Work instructions:
From the records beneath, determine how many lines contain "meer" and report only that figure.

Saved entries
########

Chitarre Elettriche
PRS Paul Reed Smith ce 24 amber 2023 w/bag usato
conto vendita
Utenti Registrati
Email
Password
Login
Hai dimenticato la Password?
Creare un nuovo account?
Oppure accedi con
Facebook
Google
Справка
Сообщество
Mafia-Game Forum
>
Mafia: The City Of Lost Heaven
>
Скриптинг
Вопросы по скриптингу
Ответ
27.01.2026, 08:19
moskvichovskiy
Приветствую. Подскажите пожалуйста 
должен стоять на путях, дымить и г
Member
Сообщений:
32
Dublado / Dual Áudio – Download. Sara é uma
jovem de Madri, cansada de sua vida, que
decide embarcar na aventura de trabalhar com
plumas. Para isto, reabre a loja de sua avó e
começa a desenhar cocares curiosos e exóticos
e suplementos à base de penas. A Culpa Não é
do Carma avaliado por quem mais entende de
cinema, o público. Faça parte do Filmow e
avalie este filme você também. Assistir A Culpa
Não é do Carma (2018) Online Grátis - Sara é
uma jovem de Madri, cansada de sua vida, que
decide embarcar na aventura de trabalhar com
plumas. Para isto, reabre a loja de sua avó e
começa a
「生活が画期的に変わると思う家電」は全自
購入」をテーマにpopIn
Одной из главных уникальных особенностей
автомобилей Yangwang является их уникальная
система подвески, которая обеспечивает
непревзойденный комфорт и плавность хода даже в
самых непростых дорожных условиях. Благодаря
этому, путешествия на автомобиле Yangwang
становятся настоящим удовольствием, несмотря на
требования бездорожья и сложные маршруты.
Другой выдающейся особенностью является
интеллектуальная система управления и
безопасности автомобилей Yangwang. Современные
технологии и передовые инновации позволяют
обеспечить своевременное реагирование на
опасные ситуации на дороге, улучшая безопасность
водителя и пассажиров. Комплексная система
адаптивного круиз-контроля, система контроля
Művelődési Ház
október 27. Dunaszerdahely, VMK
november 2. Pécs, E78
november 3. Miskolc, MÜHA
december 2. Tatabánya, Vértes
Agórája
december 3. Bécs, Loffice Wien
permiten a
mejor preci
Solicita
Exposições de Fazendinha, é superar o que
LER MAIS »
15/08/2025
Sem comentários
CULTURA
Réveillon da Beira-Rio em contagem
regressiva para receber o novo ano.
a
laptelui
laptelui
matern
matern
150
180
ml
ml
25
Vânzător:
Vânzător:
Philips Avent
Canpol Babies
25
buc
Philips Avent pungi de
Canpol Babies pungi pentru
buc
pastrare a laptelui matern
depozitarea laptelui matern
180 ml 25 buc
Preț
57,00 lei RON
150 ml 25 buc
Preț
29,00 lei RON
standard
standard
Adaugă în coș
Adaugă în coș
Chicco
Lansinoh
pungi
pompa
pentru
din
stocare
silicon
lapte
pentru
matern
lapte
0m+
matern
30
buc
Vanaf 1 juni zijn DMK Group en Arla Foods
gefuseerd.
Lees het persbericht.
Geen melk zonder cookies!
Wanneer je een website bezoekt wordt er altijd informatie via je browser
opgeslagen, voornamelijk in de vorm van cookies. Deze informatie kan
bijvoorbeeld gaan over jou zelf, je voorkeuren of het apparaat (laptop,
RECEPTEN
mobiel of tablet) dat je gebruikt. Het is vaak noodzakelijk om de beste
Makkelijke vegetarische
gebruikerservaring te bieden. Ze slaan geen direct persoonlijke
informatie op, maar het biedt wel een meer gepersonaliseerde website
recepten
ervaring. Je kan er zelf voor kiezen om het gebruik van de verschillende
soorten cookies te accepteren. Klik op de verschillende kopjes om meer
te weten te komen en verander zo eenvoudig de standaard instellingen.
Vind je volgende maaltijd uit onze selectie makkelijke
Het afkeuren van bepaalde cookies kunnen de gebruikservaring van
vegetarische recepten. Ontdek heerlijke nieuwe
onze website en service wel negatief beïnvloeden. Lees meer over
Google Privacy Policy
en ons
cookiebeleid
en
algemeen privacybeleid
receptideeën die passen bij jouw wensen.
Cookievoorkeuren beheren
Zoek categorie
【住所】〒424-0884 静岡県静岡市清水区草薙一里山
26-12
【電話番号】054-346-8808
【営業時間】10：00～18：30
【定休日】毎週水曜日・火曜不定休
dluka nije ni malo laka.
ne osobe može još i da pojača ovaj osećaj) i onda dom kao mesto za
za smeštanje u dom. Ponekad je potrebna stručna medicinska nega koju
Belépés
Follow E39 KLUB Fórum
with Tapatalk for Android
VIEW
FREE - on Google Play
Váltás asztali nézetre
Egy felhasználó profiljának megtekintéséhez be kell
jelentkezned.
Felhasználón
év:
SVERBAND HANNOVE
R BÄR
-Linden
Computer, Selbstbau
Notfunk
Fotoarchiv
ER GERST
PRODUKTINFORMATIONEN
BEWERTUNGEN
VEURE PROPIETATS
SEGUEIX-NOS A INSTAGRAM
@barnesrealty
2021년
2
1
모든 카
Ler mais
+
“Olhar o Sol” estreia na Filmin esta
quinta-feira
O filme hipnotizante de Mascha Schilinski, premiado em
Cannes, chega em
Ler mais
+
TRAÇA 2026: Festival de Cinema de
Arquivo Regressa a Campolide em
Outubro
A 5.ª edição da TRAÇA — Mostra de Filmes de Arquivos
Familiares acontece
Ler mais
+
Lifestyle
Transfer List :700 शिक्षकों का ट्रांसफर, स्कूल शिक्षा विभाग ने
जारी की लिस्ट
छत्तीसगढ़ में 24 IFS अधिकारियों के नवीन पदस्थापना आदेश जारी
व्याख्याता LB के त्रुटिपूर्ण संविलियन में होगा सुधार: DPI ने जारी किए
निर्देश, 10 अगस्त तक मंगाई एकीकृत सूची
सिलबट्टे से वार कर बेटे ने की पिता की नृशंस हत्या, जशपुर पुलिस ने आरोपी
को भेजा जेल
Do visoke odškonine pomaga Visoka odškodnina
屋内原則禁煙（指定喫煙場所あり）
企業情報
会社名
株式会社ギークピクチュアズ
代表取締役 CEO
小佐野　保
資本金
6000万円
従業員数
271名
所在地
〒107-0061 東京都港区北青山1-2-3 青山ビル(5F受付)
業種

########

Solution to this problem:
3